Ubezpieczony do powołanych opinii wniósł zastrzeżenia. Powołał się na orzeczenia Sądu Najwyższego z dnia 7 października 2003r. (sygn. akt II UK 79/03), z dnia 25 listopada 1998r. (sygn. akt II UKN 326/98) oraz z dnia 8 maja 2007r. (sygn. akt II UK 192/06), 15 września 2006 r. (sygn. akt I UK 103/06), a także na wyrok Sądu Apelacyjnego w Łodzi z dnia 14 listopada 2000r. (sygn. akt III Aua 836/00).
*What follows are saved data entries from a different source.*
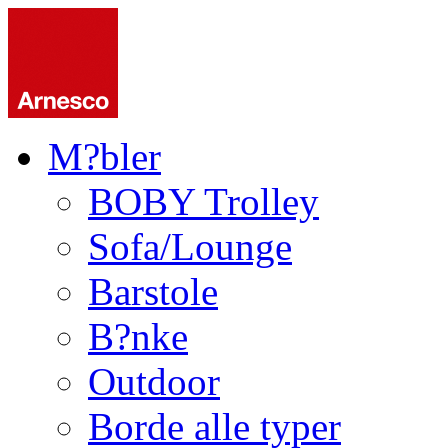
M?bler
BOBY Trolley
Sofa/Lounge
Barstole
B?nke
Outdoor
Borde alle typer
Podniósł, że praca dozorcy nie jest pracą wymagającą kwalifikacji zawodowych i zatrudnienia ubezpieczonego w charakterze dozorcy nie można traktować jako przekwalifikowania się, które może być oceniane jako odzyskanie zdolności do pracy. Również zawód kontrolera ruchu nie wymagał od niego posiadania jakichkolwiek umiejętności. Ubezpieczony wniósł o uzupełnienie opinii biegłej medycyny pracy oraz na wskazanie, czy ubezpieczony w chwili obecnej może wykonywać pracę zgodną z kwalifikacjami oraz dokonanie oceny, czy praca obecnie wykonywana przez ubezpieczonego jest pracą równorzędną z pracą wykonywaną przed stwierdzeniem niezdolności do pracy.
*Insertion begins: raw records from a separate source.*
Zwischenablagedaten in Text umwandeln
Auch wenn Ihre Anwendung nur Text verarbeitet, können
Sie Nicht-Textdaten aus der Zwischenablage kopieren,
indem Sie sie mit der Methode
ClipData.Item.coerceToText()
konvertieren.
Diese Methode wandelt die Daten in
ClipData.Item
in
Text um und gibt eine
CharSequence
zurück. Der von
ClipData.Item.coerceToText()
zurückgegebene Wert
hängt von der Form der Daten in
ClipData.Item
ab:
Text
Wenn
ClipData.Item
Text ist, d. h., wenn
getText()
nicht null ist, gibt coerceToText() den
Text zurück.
Sąd pierwszej instancji, z uwagi na przedłożoną przez W. S. dokumentację w postaci zaświadczenia lekarskiego i historii choroby z poradni neurologicznej, dopuścił dowód z uzupełniającej opinii biegłych. Biegli podtrzymali wnioski zawarte w poprzednich opiniach. Sąd dał wiarę opiniom biegłych argumentując, że w sposób jasny przedstawili powody swoich twierdzeń, wskazali występujące u ubezpieczonego schorzenia i ocenili ich wpływ na zdolność do pracy. Biegli oparli się na dokumentacji medycznej zawartej w aktach organu rentowego, na wywiadzie uzyskanym od W. S., jak też na dokumentacji przedłożonej przez samego ubezpieczonego. Sąd Okręgowy ocenił opinie jako jasne, logiczne i spójne, sporządzone zgodnie z zaleceniem Sądu.
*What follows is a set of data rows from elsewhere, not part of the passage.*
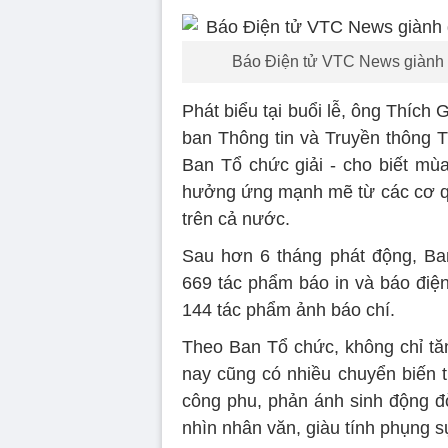
Báo Điện tử VTC News giành gi
Phát biểu tại buổi lễ, ông Thích
ban Thông tin và Truyền thông 
Ban Tổ chức giải - cho biết mù
hưởng ứng mạnh mẽ từ các cơ qu
trên cả nước.
Sau hơn 6 tháng phát động, Ba
669 tác phẩm báo in và báo điện
144 tác phẩm ảnh báo chí.
Theo Ban Tổ chức, không chỉ tă
nay cũng có nhiều chuyển biến t
công phu, phản ánh sinh động đờ
nhìn nhân văn, giàu tính phụng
Zdaniem Sądu I instancji analiza zarówno aspektów medycznych, jak też socjalnych wskazuje, że ubezpieczony nie jest niezdolny do pracy, albowiem niezdolność do pracy występuje dopiero, gdy procesy chorobowe przybiorą takie natężenie, że spowodują długotrwałą niemożność wykonywania pracy. Taka zaś sytuacja w przypadku ubezpieczonego nie wystąpiła. Sąd wskazał, że o ile ubezpieczony nie może wykonywać pracy sanitariusza, krawca i sprzedawcy, o tyle może świadczyć pracę dozorcy i kontrolera ruchu.

Mając na uwadze treść opinii biegłych oraz dokumentów zgromadzonych w aktach organu rentowego i w aktach sprawy Sąd Okręgowy nie znalazł podstaw do uwzględnienia odwołania ubezpieczonego.

Z uwagi na powyższe Sąd Okręgowy w oparciu o art.477 14 §1 k.p.c. oddalił odwołanie ubezpieczonego, uznając prawidłowość wydanej przez organ rentowy decyzji.

Apelację od wyroku Sądu pierwszej instancji wniósł ubezpieczony W. S.. Zaskarżył wyrok w całości, wyrokowi zarzucił:

- naruszenie prawa procesowego, tj. art. 233 § 1 k.p.c., art. 228 § 2 k.p.c. w zw. z art. 328 § 2 k.p.c. polegające na ustaleniu przez Sąd Okręgowy w Gorzowie Wlkp., że ubezpieczony jest osobą zdolną do pracy, podczas gdy ocena zdolności do pracy winna być odnoszona do pracy w warunkach normalnych, a nie w warunkach szczególnych lub w warunkach i na stanowiskach specjalnie przygotowanych dla takiej osoby,

- naruszenie przepisów prawa procesowego, tj. art. 328 k.p.c. w ten sposób, że Sąd I instancji nie odniósł się do przebiegu pracy zawodowej ubezpieczonego uniemożliwiając tym samym dokonanie prawidłowej oceny zdolności skarżącego do pracy,

- naruszenie przepisów prawa materialnego, tj. art. 12 ust. 1 w zw. z ust. 3 ustawy o emeryturach i rentach z Funduszu Ubezpieczeń Społecznych w zakresie włączenia do definicji konieczności wystąpienia trwałej częściowej niezdolności do pracy, jak również w zakresie stwierdzenia, że wykonywanie jakiejkolwiek innej pracy po zajściu zdarzenia uzasadniającego przyznanie renty z tytułu częściowej niezdolności do pracy, oznacza automatycznie odzyskanie zdolności do pracy.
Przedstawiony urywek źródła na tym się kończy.